Miremos hacia adelante

El equipo, pese a la derrota, vuelve a dar a la gente argumentos para creer

25.10.2016 | 20:30

El problema ahora mismo es que seis derrotas a estas alturas condicionan mucho, pero ni siquiera con eso ni el mosqueo por un arbitraje canallesco es este domingo un día para mirar hacia atrás, donde sin duda habría mucho para escribir. Pero el partido deja detalles más que suficientes para cargar con la mochila por pesada que sea, mirar al frente y empezar la remontada. ¿Hasta dónde? Visto lo visto, hasta donde nos dejen, pues hay cosas que no cambian porque parece que no interesa que cambien por el bien del negocio. Hoy, por fin, se puede decir que el Valencia ha despertado de verdad. A Prandelli, pese a llegar tres meses tarde, le han bastado solo unos días para poner un poco de orden en lo que parecía un caos.
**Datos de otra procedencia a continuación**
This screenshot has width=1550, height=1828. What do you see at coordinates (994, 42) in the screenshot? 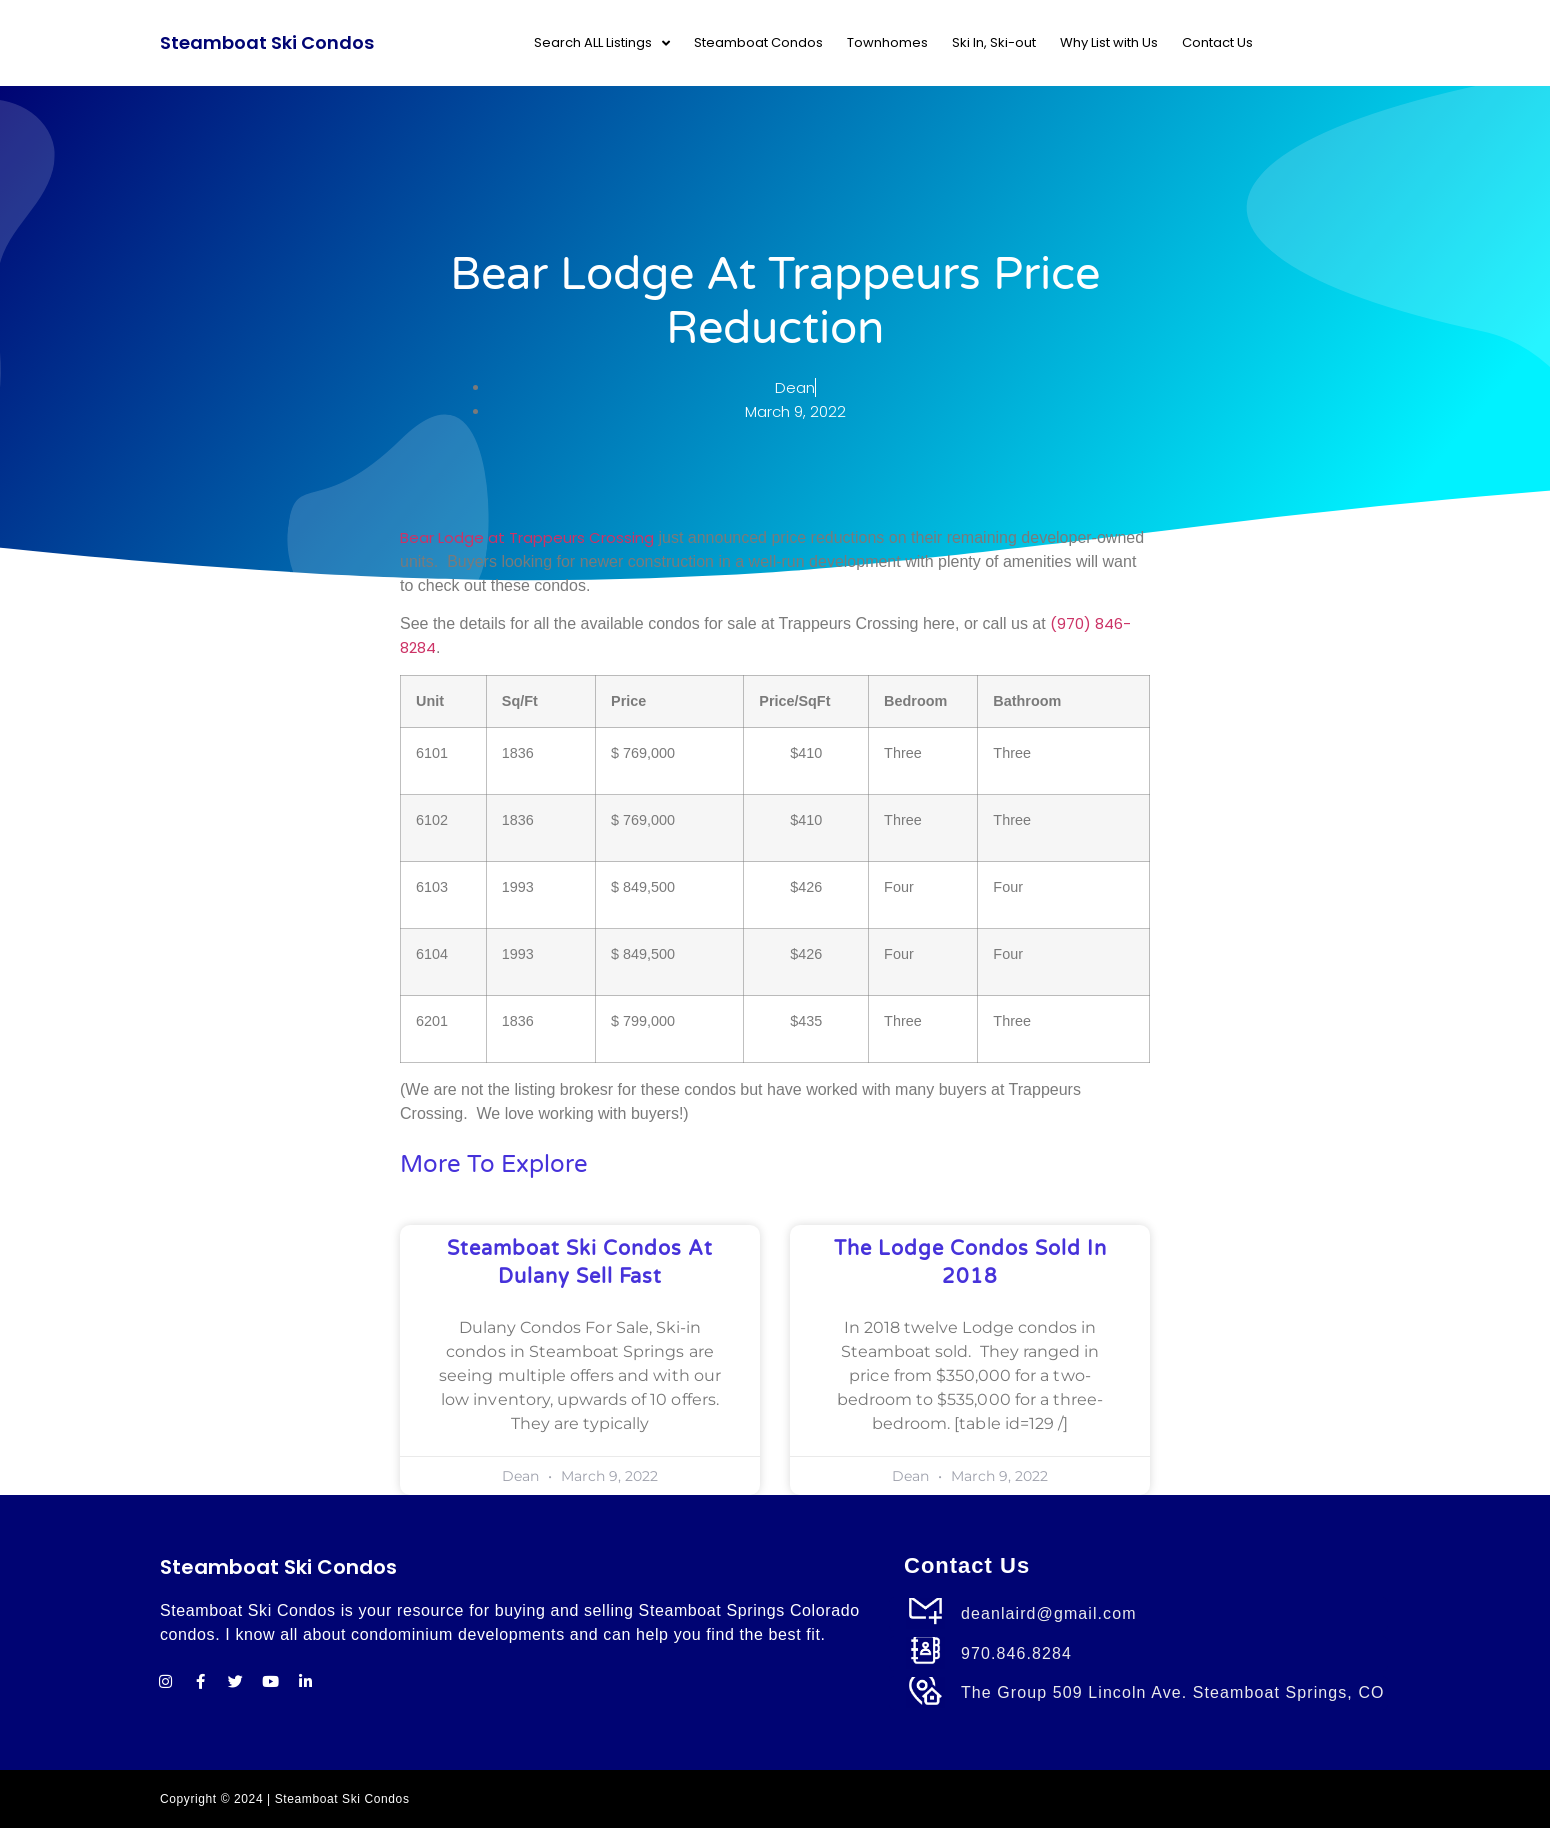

Si ponemos a la banda de música que salió en Mestalla bajo la batuta de un cocinero, un arquitecto o un simple estudiante de solfeo en lugar de un director de orquesta, lo que tendremos no es una banda de música, sino simplemente una banda. Es poco más o menos lo mismo que ha pasado con el Valencia hasta que primero Voro y después el italiano metieron mano.

Mano negra
Al equipo le faltó un poco de aplomo en los minutos finales para haber conseguido algo memorable, como hubiera sido derrotar al Barcelona con una actuación tan desafortunadamente parcial de Undiano Mallenco. Hace mucho que este prometedor colegiado en sus años mozos debió pasar a la reserva, al menos la Liga se habría ahorrado el ridículo de esta actuación denunciada y criticada en todo el mundo. Inexplicable que decidiese regalar al Barcelona el gol que abrió el marcador, si no fuera porque llueve sobre mojado. No puede ser más claro el reglamento al respecto, igual que aquellas manos de Abdennour en Eibar son un ejemplo muy claro de lo que no han de interpretar los árbitros como penalti. Pero no, no es que Undiano Mallenco desconozca el reglamento, es que a la hora de la verdad hay cosas que están por encima de toda norma. Como el miedo a dejar al Barcelona con diez hombres en Mestalla a la media hora de partido. Remató el navarro una primera parte para enmarcar con la jugada entre Rodrigo y Umtiti. Un jugador que llega primero y gana la posición, otro que viene por detrás, lo atropella y lo empuja con los brazos sin ninguna intención de jugar el balón.

Cafres
Hubo en la grada alguien todavía más cafre que Neymar, provocador profesional, y es el que le lanzó la botella. A ver si por una vez las cámaras sirven de algo y lo echan para siempre. Un borrón en el día en que la inmensa mayoría de la afición volvió a identificarse con el equipo.